I don’t aim to restate the academic definitions here. My endeavor here is to throw light on those aspects of organization behavior which are conspicuous but still we choose to ignore. Hence, I felt it is imperative to start with something fundamental.
I have lived with this phrase ‘Organization culture’ all my professional life. I aced this subject at business school. Ironically, when I questioned myself- how can I explain it to anyone in the simplest terms- it was a big struggle! So I turned to Google for help. It helped, but hurled back more jargon at me. Not satisfied, I sat back, reflected and wrote what I understood best.
What is Organization Culture?
The simplest way I look at it is ‘behavior’. How individuals or teams in an organization behave in different situations with different stakeholders – employees, customers, investors and partners.
Our behavior in personal arena is driven by our background, our beliefs and the surrounding environment. So is the Organization behavior.
Why is Culture important?
A Great Culture-
- Attracts finest talent
- Promotes innovation
- Inspires a bias for flawless execution
In short, it guarantees long term success. Isn’t it a magical place to be? A Bad Culture is even more incredible. It can obliterate organizations – big and small!
For me culture is omnipresent. I feel it in various aspects of an organization – decision making, project execution, customer service, cross functional collaboration, employee recognition, office space layout, talent pool. Let us take a simple example of something we do every single day at office – Meetings. Apart from familiarity, the reason I pick this is that it offers a glimpse of various facets of organization culture. Take a minute to answer the following simple questions of the meetings you attend every day.
- Do you clearly define a meeting agenda?
- Is the agenda communicated to all participants?
- Does everyone come prepared?
- Does the meeting start and end on time?
- Do you feel motivated to ask questions and share your ideas?
- Is there a moderator to steer discussions around the core agenda?
- Are the meeting minutes captured with clearly defined next steps and ownership?
We can’t quantify Organization culture. But questions like these will help us with fair qualitative assessment. I will let you visualize – How does it feel to be part of an organization which has razor Focus, relishes Questions and uncompromising Accountability, appreciates talent Diversity versus one which does not?
We are what we do repeatedly. It is hard to change our values, our behavior and hence our style of working. Then, how can we be genuinely caring towards our customer when we are chronically chaotic internally? No strategy, however well-thought, can survive a bad culture. Resulting in back-breaking results– lost revenue opportunities, losing invaluable employees and shareholder value etc.

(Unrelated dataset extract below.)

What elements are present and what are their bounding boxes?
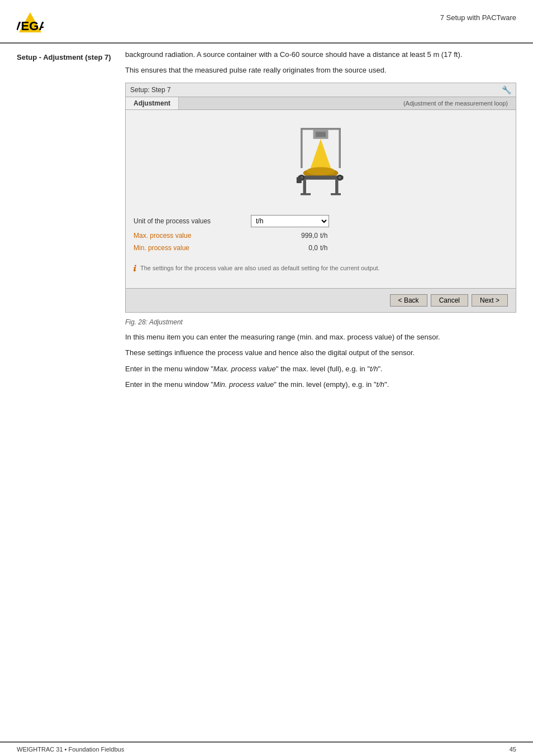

I have seen organizations badly struggle to change the culture after reaching a certain size. Short term ‘tsunamis’ take a toll on organizations– quarterly results, raising capital, attrition etc. Thus, creating a fertile ground for focus-on-culture to take a back seat. There has to be a really good reason to care, to commit and to act. Based on my experience, I am suggesting few ideas to nourish an inspiring culture. I am sure there will be many more.

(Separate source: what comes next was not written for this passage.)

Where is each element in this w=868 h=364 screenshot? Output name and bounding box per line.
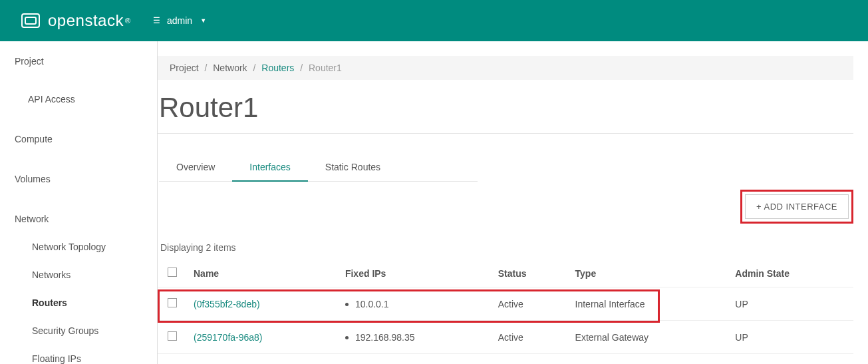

- Start with WHY – Clearly explain ‘Why’ a renewed focus on ‘Culture’ is paramount. Illustrate it with examples which people playing different job roles can easily understand. For example, the impact a customer service engineer can play in going the extra mile to save $$ for customer by fixing the problem in assembly line.
- Senior leadership – They have a critical role to play with a well-defined vision and an executable plan which celebrates small victories. They need to walk the talk and inspire the rest of the organization.

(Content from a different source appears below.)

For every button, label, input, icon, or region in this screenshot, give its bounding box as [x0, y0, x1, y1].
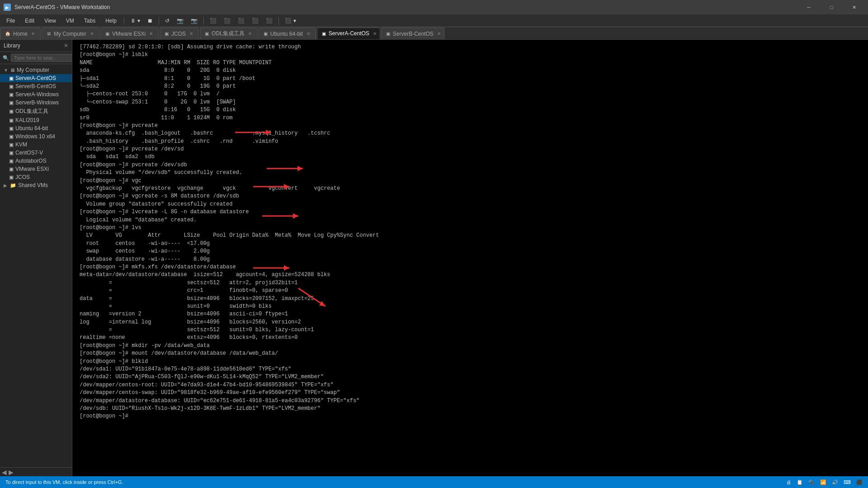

- Build a team of ambassadors – Identify champions who are well respected and have a proven record of being influencers. They will lead the transformation on the ground.
- Lateral hiring – Bring in fresh blood of lateral hires who have right experience and can inspire the desired change. Can get tricky, so need to do this carefully.
- Training– Regularly train the employees. Share motivating stories from inside as well as outside the organization. Encourage a mindset which eliminates the barrier to exchange ideas, collaborate and celebrate.
- Recognition – Appreciate and reward the genuine individual or team contributions. Aim to quantify the impact created by such contributions.
I would love to hear your ideas on bettering organization culture. It can immensely contribute towards the well-being of entire humanity.
Before we finish, take a look at what the celebrated business leader and Intel co-founder Andy Grove says about the great man, Peter Drucker, whose renowned statement intrigued me for long-“Drucker is a hero of mine. He writes and thinks with exquisite clarity – a standout among a bunch of muddled fad mongers.”